*Task brief*: Show every line of the data below that includes the word "September".

*Data supplied*:
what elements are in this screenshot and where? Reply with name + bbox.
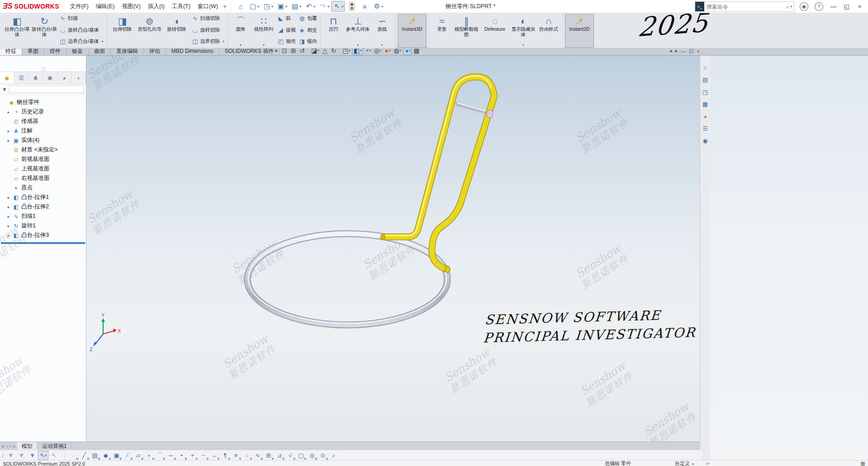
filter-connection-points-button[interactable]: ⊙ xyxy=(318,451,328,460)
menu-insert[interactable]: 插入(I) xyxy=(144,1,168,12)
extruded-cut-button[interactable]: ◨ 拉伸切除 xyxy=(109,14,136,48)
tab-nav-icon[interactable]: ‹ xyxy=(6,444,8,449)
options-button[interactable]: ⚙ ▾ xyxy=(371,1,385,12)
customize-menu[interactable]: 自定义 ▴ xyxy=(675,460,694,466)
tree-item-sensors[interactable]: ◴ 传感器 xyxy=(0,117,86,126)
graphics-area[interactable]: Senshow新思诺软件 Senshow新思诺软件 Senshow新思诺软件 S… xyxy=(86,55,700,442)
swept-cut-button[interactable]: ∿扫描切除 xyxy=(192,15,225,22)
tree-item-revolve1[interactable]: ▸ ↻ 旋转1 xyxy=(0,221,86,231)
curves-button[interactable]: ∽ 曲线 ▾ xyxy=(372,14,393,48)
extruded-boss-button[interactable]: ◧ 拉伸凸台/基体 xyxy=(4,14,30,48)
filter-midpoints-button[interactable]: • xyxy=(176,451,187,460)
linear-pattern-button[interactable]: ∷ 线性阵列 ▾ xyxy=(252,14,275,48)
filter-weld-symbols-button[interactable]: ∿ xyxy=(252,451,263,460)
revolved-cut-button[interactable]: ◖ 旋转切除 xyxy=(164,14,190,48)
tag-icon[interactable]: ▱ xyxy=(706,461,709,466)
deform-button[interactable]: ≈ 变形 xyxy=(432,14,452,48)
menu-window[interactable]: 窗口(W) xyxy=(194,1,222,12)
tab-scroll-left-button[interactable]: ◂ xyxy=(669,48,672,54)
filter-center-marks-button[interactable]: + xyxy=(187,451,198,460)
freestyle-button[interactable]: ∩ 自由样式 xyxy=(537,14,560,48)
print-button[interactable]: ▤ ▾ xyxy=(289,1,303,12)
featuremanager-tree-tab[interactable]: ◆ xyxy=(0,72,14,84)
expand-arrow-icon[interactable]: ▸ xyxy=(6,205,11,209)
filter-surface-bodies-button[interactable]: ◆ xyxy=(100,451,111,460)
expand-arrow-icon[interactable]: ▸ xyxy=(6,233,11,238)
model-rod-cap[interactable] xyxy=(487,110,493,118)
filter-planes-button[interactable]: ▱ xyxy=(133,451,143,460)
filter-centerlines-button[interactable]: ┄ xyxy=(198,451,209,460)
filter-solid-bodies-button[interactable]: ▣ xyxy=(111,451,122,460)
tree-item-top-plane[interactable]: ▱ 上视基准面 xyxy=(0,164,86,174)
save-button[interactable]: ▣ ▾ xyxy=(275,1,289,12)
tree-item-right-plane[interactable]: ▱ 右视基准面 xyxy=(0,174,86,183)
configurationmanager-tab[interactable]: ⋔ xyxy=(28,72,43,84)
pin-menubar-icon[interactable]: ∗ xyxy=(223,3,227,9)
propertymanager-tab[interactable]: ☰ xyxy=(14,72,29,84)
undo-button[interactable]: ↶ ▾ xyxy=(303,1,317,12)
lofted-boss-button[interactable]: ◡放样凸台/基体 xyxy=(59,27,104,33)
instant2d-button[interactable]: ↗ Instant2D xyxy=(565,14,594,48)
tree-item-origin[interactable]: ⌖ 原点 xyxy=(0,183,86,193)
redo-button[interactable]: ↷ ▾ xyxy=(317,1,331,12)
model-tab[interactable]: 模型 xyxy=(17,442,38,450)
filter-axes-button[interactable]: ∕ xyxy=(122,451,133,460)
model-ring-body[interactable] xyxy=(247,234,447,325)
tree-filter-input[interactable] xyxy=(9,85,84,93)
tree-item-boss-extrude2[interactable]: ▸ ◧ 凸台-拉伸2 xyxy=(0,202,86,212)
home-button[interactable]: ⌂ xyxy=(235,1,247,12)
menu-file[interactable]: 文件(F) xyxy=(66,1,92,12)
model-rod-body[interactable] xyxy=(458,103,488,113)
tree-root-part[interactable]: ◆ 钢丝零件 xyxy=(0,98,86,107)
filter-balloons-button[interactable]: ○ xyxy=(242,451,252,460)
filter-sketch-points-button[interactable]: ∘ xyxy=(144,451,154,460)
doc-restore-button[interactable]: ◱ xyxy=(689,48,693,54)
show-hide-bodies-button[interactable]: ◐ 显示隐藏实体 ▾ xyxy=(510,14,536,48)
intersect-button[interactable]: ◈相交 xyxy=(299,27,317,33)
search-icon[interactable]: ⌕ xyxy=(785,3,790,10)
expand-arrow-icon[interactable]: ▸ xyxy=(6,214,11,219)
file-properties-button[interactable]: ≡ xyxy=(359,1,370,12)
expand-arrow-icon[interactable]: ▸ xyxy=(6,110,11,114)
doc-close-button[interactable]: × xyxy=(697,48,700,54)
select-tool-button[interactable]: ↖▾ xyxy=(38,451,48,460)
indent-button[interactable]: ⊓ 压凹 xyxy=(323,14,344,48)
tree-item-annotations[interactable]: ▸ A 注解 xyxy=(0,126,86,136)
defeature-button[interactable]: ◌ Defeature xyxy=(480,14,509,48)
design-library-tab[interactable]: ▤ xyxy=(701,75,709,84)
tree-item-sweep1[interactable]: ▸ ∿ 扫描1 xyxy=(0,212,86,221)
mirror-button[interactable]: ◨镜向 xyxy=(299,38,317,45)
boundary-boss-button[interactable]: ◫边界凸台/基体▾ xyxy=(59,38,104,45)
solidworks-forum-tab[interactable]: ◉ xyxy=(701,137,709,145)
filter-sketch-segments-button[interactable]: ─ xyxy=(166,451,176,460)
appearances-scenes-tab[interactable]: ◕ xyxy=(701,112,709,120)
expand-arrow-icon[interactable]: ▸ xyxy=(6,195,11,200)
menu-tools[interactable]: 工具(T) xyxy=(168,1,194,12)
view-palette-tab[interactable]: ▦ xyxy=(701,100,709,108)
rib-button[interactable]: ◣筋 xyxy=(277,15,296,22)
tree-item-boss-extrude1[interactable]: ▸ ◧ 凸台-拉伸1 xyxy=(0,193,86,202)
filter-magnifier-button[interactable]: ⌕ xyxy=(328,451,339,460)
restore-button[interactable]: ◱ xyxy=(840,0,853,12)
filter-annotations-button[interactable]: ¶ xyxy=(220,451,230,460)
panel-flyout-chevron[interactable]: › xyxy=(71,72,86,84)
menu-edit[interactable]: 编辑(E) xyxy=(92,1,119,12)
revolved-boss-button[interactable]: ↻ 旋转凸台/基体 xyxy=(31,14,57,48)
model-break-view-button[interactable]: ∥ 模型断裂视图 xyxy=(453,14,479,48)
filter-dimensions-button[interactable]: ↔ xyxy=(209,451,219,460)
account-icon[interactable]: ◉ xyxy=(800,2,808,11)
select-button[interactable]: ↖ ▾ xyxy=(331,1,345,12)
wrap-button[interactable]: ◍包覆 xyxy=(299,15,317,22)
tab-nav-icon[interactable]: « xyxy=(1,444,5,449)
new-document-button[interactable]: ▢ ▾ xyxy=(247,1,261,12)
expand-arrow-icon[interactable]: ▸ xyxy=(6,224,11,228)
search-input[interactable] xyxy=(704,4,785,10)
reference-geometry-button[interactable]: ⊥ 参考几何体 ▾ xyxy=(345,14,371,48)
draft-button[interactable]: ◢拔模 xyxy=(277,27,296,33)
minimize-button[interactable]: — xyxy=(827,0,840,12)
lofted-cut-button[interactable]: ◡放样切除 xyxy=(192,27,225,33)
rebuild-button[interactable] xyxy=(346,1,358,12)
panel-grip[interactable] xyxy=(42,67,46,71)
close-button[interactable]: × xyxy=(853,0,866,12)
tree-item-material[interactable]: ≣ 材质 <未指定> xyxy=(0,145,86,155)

---

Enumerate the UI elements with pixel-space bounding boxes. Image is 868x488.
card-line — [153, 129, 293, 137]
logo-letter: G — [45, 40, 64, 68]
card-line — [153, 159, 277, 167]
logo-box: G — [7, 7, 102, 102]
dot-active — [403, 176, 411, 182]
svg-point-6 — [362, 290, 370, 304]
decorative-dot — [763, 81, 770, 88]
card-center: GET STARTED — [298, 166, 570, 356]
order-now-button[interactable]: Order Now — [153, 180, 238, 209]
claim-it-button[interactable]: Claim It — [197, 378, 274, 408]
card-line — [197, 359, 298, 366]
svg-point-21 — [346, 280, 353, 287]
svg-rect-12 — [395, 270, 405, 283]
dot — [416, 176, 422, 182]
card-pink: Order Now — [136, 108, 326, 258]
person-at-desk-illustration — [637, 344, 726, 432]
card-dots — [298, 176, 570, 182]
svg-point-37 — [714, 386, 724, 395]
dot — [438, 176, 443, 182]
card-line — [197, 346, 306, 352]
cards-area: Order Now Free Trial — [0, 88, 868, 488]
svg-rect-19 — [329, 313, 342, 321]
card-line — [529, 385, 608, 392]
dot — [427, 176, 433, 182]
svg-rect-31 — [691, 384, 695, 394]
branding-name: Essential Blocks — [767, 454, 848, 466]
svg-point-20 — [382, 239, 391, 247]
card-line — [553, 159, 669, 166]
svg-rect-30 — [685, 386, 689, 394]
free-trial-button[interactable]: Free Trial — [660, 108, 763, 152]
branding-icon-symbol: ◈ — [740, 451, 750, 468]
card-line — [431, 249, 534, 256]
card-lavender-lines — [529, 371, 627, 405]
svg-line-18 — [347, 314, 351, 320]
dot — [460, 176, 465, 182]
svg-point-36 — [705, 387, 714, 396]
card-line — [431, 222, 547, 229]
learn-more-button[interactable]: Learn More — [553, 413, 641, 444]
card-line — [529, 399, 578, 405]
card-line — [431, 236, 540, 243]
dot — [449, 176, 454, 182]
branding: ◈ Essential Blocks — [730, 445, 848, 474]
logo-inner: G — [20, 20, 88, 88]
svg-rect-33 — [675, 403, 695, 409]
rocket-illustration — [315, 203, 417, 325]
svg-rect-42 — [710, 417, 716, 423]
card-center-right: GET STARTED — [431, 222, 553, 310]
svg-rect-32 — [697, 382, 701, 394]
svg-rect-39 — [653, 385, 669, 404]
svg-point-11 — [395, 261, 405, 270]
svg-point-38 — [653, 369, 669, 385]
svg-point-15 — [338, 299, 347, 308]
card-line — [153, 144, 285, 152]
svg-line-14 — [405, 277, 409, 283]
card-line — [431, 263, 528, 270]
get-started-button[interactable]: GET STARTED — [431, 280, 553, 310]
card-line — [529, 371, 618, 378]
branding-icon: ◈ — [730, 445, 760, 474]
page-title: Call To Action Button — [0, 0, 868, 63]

--

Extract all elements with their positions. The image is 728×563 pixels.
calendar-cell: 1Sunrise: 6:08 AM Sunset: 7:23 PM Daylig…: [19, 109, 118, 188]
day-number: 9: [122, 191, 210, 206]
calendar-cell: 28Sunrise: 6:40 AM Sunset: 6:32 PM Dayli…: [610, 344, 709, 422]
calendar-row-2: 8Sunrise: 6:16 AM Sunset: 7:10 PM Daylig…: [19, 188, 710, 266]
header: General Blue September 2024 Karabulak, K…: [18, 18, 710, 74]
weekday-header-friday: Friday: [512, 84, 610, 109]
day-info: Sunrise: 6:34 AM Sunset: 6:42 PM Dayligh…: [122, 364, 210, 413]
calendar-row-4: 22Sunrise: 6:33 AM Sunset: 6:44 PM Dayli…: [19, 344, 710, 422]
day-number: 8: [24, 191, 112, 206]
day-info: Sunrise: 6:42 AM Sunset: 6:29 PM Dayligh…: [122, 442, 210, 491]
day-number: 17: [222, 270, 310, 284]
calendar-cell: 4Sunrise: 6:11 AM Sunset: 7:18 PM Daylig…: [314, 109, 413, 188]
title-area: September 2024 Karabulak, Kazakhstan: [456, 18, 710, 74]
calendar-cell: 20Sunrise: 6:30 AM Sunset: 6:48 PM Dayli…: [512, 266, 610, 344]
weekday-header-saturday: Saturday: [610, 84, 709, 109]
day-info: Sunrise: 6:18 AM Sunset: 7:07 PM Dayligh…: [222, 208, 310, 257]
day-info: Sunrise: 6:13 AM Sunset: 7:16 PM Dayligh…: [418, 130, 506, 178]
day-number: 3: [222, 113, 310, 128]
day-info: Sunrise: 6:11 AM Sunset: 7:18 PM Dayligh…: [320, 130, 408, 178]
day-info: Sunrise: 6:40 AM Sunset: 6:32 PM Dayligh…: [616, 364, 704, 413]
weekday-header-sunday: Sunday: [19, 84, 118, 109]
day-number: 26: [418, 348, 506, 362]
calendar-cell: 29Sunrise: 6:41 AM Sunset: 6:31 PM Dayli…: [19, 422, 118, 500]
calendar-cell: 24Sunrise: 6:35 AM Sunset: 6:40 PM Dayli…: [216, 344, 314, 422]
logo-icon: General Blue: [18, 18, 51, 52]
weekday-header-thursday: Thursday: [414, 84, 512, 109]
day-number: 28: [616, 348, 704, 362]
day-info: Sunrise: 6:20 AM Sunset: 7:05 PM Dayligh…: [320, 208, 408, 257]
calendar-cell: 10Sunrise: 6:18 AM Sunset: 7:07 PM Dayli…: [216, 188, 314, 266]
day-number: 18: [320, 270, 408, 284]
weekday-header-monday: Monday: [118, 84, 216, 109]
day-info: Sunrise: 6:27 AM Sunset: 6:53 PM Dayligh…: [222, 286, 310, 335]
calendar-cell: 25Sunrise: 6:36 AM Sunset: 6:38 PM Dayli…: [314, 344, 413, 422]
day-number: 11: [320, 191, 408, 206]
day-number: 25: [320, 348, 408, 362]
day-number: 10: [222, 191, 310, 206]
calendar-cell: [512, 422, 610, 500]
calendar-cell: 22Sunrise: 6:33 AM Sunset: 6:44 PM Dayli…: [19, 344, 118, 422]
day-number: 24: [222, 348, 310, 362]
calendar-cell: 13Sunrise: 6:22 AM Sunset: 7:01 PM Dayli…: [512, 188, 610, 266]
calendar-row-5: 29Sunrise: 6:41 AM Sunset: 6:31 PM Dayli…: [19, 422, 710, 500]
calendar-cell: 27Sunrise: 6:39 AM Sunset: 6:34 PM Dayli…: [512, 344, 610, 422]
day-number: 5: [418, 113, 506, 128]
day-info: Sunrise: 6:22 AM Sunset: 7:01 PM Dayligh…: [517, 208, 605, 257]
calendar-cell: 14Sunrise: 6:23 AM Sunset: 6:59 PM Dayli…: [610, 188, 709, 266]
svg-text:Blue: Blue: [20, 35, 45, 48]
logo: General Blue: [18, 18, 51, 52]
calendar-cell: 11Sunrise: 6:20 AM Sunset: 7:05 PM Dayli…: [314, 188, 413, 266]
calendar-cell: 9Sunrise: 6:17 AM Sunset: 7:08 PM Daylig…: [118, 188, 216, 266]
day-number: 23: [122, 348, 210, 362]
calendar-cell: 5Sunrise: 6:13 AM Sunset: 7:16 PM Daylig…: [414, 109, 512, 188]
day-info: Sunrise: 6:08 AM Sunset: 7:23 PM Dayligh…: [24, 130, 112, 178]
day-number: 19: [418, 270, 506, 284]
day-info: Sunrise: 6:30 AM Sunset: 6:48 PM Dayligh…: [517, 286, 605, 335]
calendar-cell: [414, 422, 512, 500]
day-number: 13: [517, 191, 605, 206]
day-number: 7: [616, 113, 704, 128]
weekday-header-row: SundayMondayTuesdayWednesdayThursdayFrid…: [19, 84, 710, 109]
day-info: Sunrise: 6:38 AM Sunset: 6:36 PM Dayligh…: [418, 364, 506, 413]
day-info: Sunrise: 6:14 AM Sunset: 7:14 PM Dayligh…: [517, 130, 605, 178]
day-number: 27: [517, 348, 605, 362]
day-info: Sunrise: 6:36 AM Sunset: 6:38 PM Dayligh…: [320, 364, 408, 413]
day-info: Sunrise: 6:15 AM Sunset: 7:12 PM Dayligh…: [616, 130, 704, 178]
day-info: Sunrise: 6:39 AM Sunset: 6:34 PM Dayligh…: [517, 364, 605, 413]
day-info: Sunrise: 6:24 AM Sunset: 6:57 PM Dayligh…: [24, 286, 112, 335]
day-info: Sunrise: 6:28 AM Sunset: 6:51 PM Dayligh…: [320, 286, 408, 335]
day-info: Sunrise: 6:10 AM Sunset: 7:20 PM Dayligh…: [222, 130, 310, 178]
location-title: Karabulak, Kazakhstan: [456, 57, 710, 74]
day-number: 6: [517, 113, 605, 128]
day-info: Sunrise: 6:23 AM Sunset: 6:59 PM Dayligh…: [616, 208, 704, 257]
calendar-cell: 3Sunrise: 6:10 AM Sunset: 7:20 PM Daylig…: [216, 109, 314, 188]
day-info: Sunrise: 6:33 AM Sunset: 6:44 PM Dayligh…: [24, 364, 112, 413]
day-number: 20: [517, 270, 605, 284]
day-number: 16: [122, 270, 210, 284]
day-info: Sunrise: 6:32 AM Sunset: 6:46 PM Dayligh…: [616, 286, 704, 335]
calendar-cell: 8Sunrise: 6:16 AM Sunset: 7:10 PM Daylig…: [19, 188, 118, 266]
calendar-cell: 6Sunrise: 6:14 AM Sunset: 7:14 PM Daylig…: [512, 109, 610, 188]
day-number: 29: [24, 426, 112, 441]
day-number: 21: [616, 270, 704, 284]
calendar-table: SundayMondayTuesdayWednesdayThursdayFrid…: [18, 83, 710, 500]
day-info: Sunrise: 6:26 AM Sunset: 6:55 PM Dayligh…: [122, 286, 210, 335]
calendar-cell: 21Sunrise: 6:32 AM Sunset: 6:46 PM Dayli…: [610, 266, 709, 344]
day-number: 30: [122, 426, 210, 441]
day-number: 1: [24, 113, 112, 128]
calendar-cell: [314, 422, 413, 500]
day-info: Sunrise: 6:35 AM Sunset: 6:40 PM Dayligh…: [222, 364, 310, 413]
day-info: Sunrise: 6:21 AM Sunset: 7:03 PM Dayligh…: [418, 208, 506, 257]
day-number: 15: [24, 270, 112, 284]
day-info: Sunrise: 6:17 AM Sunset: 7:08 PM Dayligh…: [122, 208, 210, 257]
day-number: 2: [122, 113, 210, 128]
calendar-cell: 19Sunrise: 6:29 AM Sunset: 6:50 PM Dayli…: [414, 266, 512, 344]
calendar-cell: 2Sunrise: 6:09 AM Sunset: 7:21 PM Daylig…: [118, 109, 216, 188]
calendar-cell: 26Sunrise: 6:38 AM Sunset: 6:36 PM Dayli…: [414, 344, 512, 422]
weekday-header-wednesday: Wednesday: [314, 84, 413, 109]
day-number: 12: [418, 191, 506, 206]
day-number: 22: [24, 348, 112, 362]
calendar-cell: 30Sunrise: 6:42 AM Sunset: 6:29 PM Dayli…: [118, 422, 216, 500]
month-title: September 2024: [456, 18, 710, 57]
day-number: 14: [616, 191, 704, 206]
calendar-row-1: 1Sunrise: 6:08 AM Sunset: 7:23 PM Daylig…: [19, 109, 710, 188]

*Exercise result*:
header: General Blue September 2024 Karabulak, K…: [18, 18, 710, 74]
title-area: September 2024 Karabulak, Kazakhstan: [456, 18, 710, 74]
month-title: September 2024: [456, 18, 710, 57]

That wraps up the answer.